Add to that insane work days that never seem to truly end. “A big thing that I see with tech couples and individuals is a complete lack of time and work-life balance,” says Hirschman. She’s seeing a couple now in which both partners are techies and the wife only wants to have quickies so that she can get back to her long to-do list.
McGrath is working with a couple in which the woman is a yoga instructor and the man works for a startup. His work takes so much out of him that he tends to treat sex like a chore to be checked off at the end of the day. “That doesn’t feel like present, connected sex; that feels like going-to-the-gym sex. It’s like ‘I’ll get on the treadmill and I’ll run and I’ll feel better,’ and she doesn’t want to be a treadmill.” The New York Times recently published a feature about tech guys too busy for real meals who subsist on protein powder shakes — clearly, that mentality also applies to sex.
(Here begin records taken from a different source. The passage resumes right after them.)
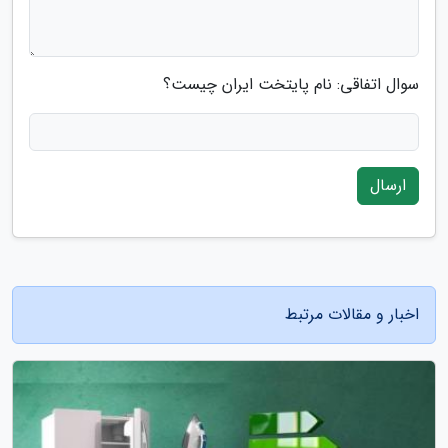
سوال اتفاقی: نام پایتخت ایران چیست؟
ارسال
اخبار و مقالات مرتبط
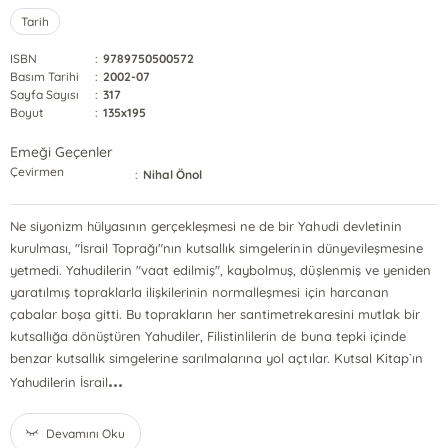
Tarih
ISBN
:
9789750500572
Basım Tarihi
:
2002-07
Sayfa Sayısı
:
317
Boyut
:
135x195
Emeği Geçenler
Çevirmen
:
Nihal Önol
Ne siyonizm hülyasının gerçekleşmesi ne de bir Yahudi devletinin
kurulması, "İsrail Toprağı"nın kutsallık simgelerinin dünyevileşmesine
yetmedi. Yahudilerin "vaat edilmiş", kaybolmuş, düşlenmiş ve yeniden
yaratılmış topraklarla ilişkilerinin normalleşmesi için harcanan
çabalar boşa gitti. Bu toprakların her santimetrekaresini mutlak bir
kutsallığa dönüştüren Yahudiler, Filistinlilerin de buna tepki içinde
benzar kutsallık simgelerine sarılmalarına yol açtılar. Kutsal Kitap`ın
...
Yahudilerin İsrail
Devamını Oku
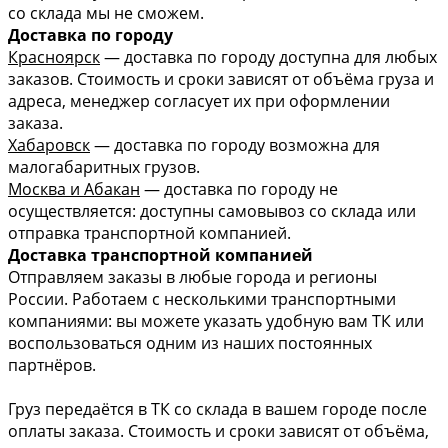
со склада мы не сможем.
Доставка по городу
Красноярск
— доставка по городу доступна для любых
заказов. Стоимость и сроки зависят от объёма груза и
адреса, менеджер согласует их при оформлении
заказа.
Хабаровск
— доставка по городу возможна для
малогабаритных грузов.
Москва и Абакан
— доставка по городу не
осуществляется: доступны самовывоз со склада или
отправка транспортной компанией.
Доставка транспортной компанией
Отправляем заказы в любые города и регионы
России. Работаем с несколькими транспортными
компаниями: вы можете указать удобную вам ТК или
воспользоваться одним из наших постоянных
партнёров.
Груз передаётся в ТК со склада в вашем городе после
оплаты заказа. Стоимость и сроки зависят от объёма,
These kinds of consequences exist in any job with high stress and long hours. It just so happens that in the Bay Area, tech is that dominant field. Ian Kerner, a New York-based sex therapist, sees a similar phenomenon with bankers. “Many don’t have time for long-term relationships so they rely on a steady diet of hookups and are using apps that offer a panoply of sexual options with immediate gratification,” he says. “For those who are in long-term relationships, many also grapple with low libido due to stress and anxiety, or a problematic relationship with their digital devices.” Many times, these bankers can’t even turn their devices off during therapy, he says.
In a sense, tech guys are the new bankers—at least in San Francisco. Inevitably, the money that can be made in the industry impacts dating and relationships. Hirschman says some of her clients will downplay or hide the money they make out of fear that it’s the primary reason a woman will be interested in them. “I had one client I was just talking to the other day, he said, ‘I don’t know if I want to bring women to my house right away because it’s a big, huge house and suddenly they’re wanting to nest after the second date and they haven’t even gotten to know me yet!’”
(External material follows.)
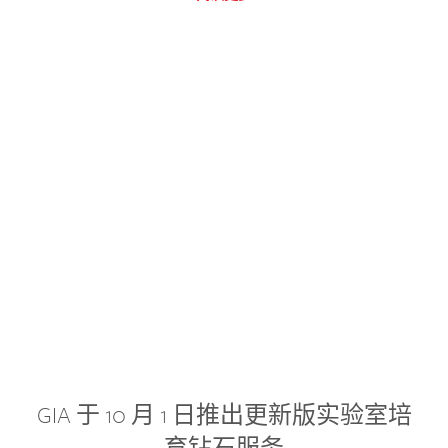
GIA 于 10 月 1 日推出更新版实验室培
育钻石服务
McGrath believes that while there may be women out there on the prowl for a Google billionaire, these men’s fears largely come from deep-seated personal insecurity. “Part of that is, ‘A woman couldn’t be interested in me for me,’” she says. “That is a common thread for many men who are in the tech industry. They have never been seen as ‘the boyfriend’ or felt attractive or sexy. They felt dorky or like outsiders.”
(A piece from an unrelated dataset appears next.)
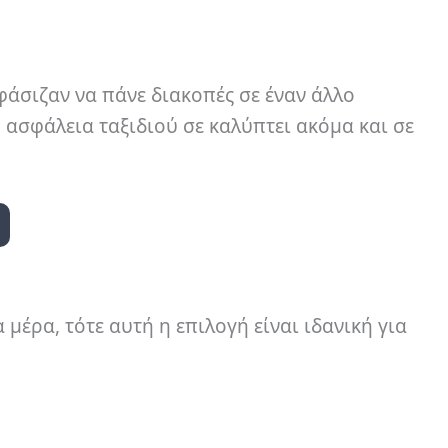
φάσιζαν να πάνε διακοπές σε έναν άλλο
Η ασφάλεια ταξιδιού σε καλύπτει ακόμα και σε
μέρα, τότε αυτή η επιλογή είναι ιδανική για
It’s important to note that sex therapists are necessarily going to see only people who are having trouble with sex, so their experiences with tech workers certainly aren’t an accurate representation of the field as a whole. (It’s also true that the definitions of “tech worker,” “startup” and “tech company” are becoming increasingly diffuse.) There are those who perfectly embody the anti-social pocket-protector cliché, but many are socially competent, even savvy. McGrath points out, too: “There are plenty of what is commonly referred to as bro-dudes in tech that are very successfully sexual, to the point of detriment to them and the people they are dating,” she says. “But those guys aren’t coming to me.”
The men, like Dan, who are coming to see her have been hindered by the very thing that allows them to excel in their field. “There is a very strong reinforcement [in tech] on using your brain,” says McGrath. “You brain is what’s of value.” But when it comes to sex, she says, “our brains are bullshit.”